Menno Wigman stelt geregeld een bloemlezing samen en hij doet vertaalwerk, maar voor alles is hij een ambachtelijke dichter die voor wat betreft zijn poëzie niet over een nacht ijs gaat. Vaak schaaft hij net zo lang aan een enkel gedicht, tot het in zijn ogen zo goed mogelijk is. En dat kan naar eigen zeggen lang duren. Ooit vertelde een zanger hem dat hij lang aan zijn liedjes werkte, omdat hij ze ook nog lang op het podium moest voordragen. Deze opvatting deelt de dichter. Hij moet immers zelf leven met zijn gedichten, dus dan kunnen ze hem maar beter zo veel mogelijk aanstaan.

In 2005 verbleef Wigman tijdelijk als poet in residence op de Willem Arntsz Hoeve, een psychiatrisch ziekenhuis in Den Dolder. Tijdens zijn verblijf van drie maanden wilde hij, naast werken aan nieuwe gedichten, op zoek gaan naar gedichten gemaakt door patiënten. Hij hoopte hiermee een vorm van ‘outsider art’ te vinden die tot dan toe weinig aandacht had gekregen. Wat als plan veelbelovend klonk, pakte uiteindelijk teleurstellend uit; hij vond vrijwel niets, en wat hij ontdekte was overwegend van zeer matige kwaliteit. Hij merkte tot zijn verrassing dat er in de psychiatrie aan gedichten, anders dan aan bijvoorbeeld beeldende kunst, weinig waarde werd gehecht. Beeldend werk, zo vertelde men hem, werd vaak bewaard omdat men er waarde aan hechtte. Dit was bij gedichten kennelijk niet het geval. Ze werden meestal weggegooid.

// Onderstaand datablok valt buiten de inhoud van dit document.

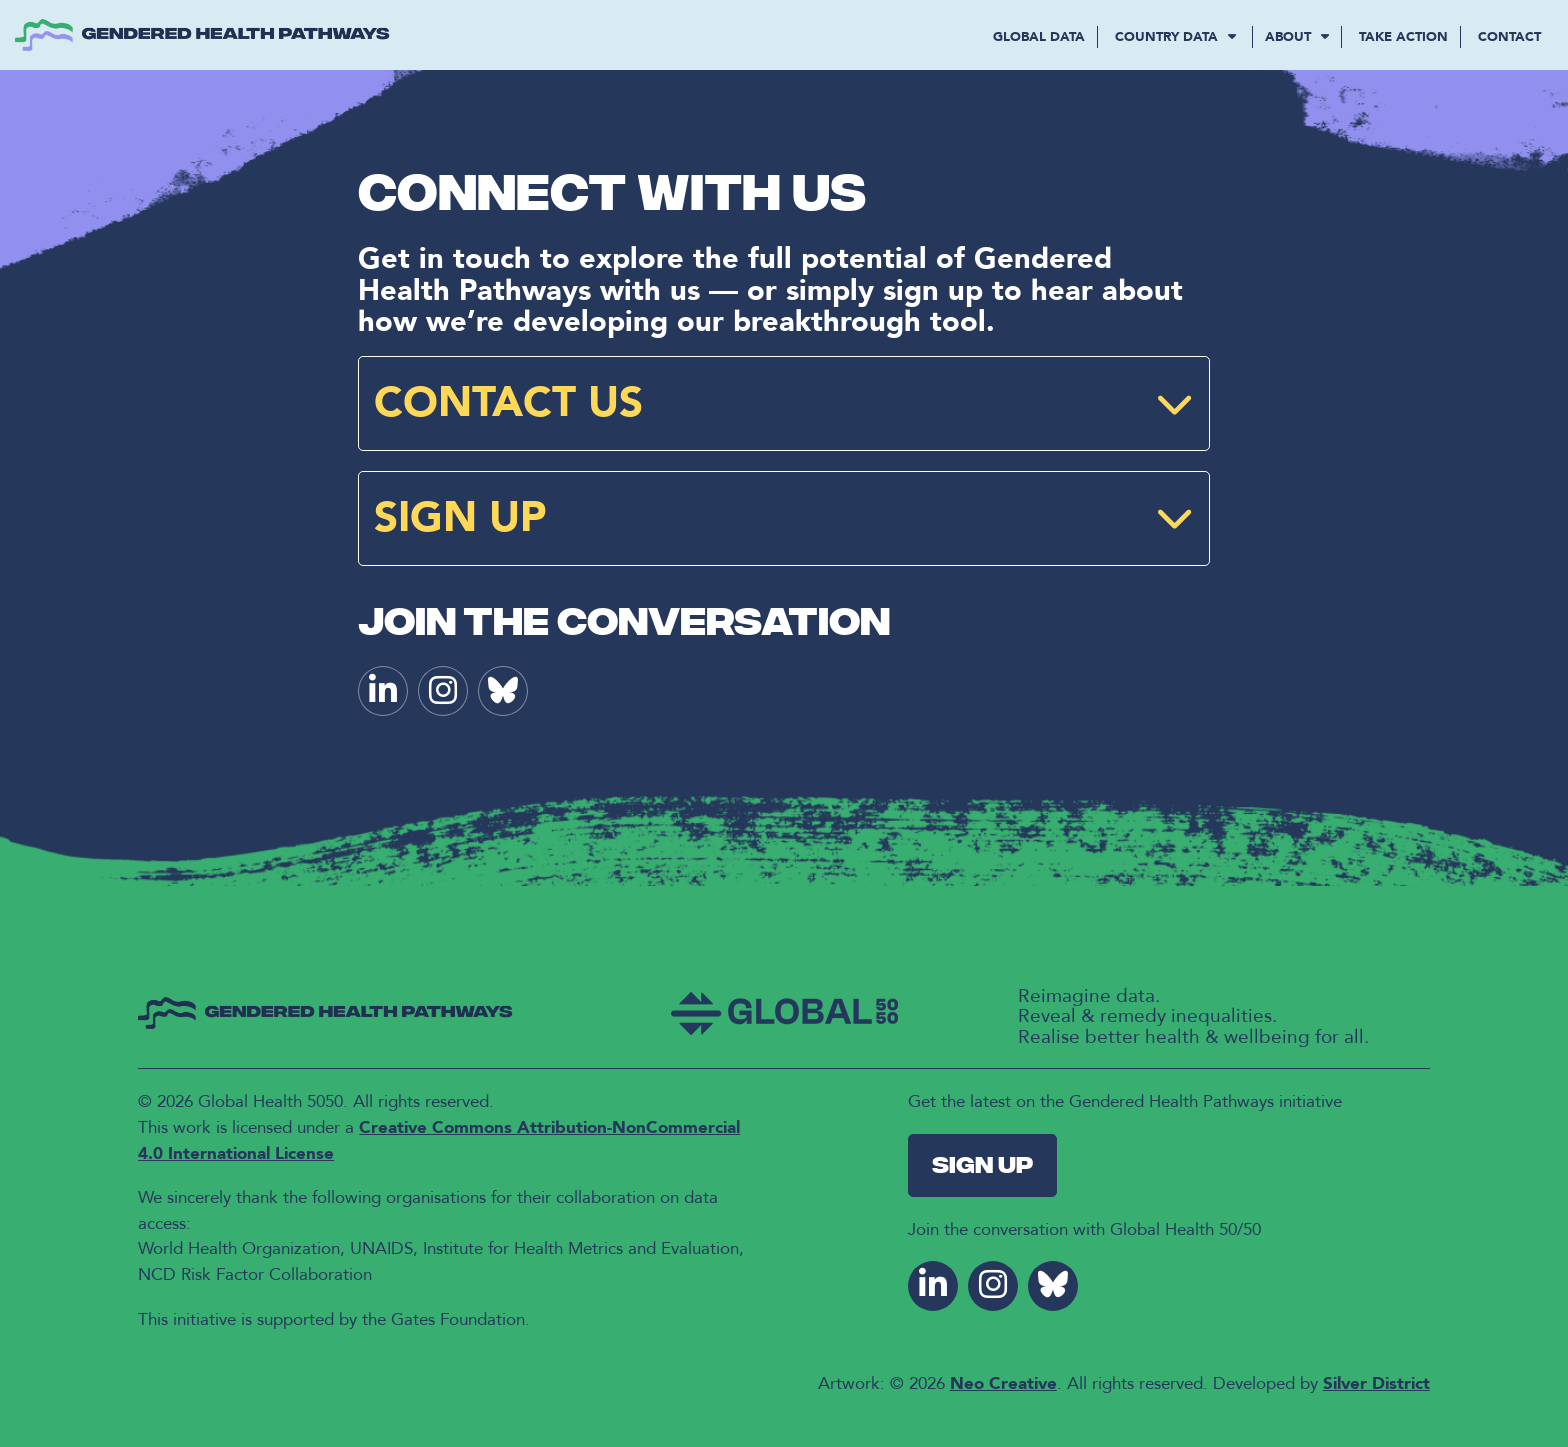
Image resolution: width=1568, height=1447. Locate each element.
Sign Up (982, 1167)
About (1297, 37)
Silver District (1376, 1383)
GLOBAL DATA (1039, 37)
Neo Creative (1003, 1383)
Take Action (1403, 37)
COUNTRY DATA (1177, 37)
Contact (1509, 37)
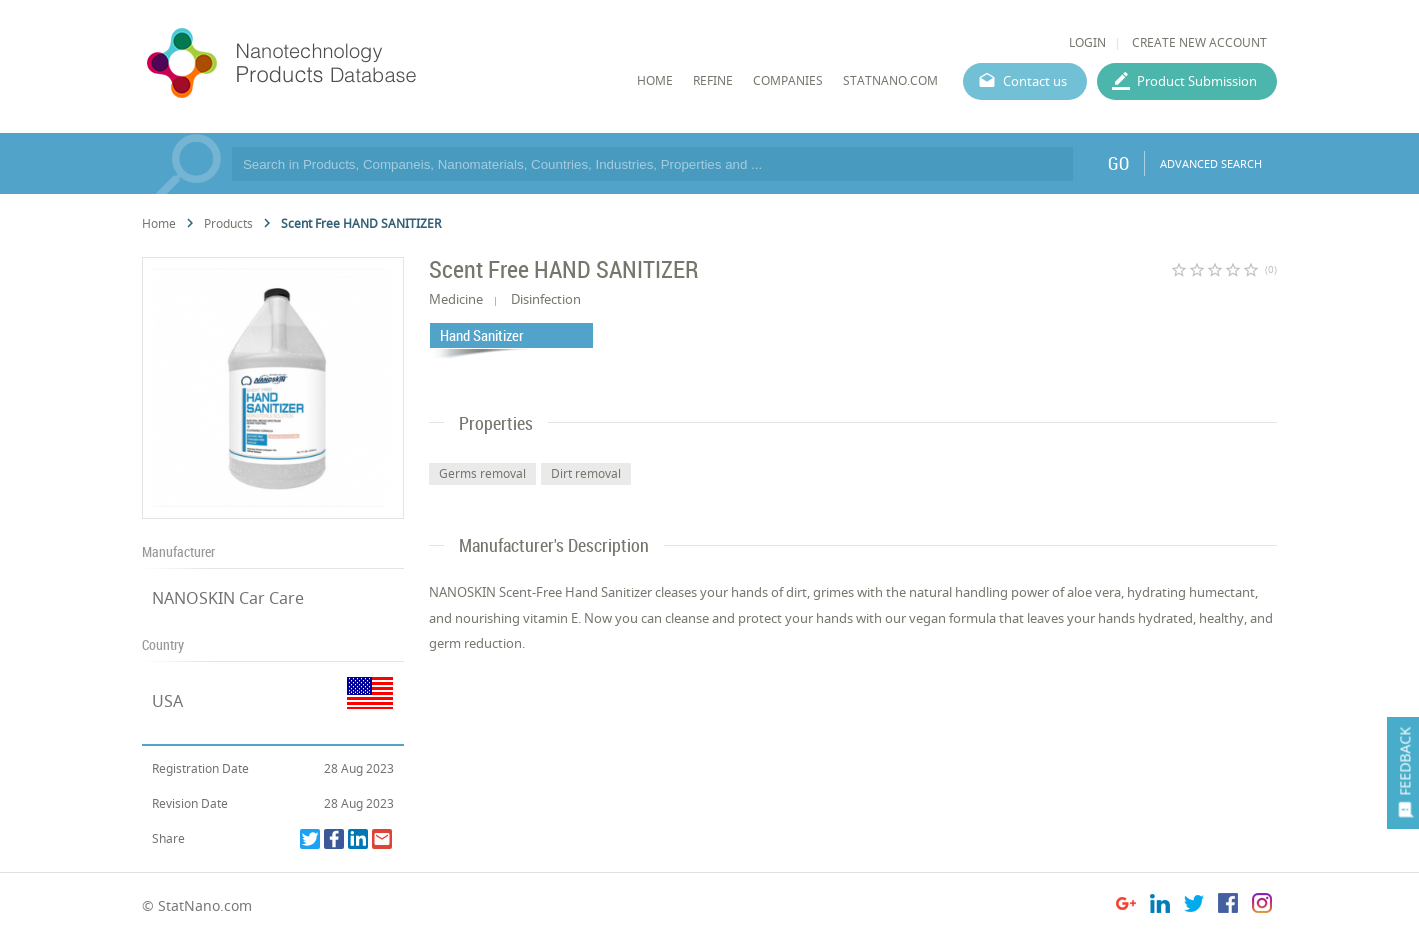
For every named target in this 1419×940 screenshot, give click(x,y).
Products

In zijn nieuwste bundel Mijn naam is Legioen staan veel bijtende, pijnlijke gedichten. Zoals een gedicht over een tuincentrum dat helemaal niet over een tuincentrum gaat, maar over porno, eenzame masturbatie en het treurige van de vergankelijkheid. Vergankelijkheid en dood zijn veel terugkerende thema’s bij Wigman. Hij zegt zelfs door de dood geobsedeerd te zijn. Een van de gedichten in de bundel gaat over zijn moeder, die in een verzorgingstehuis langzaam aan alzheimer ten onder gaat. "Kapot," zoals de dichter het zelf zegt. Zelf huivert de auteur van zijn woordkeuze in dit gedicht, maar hij kan het niet anders zeggen.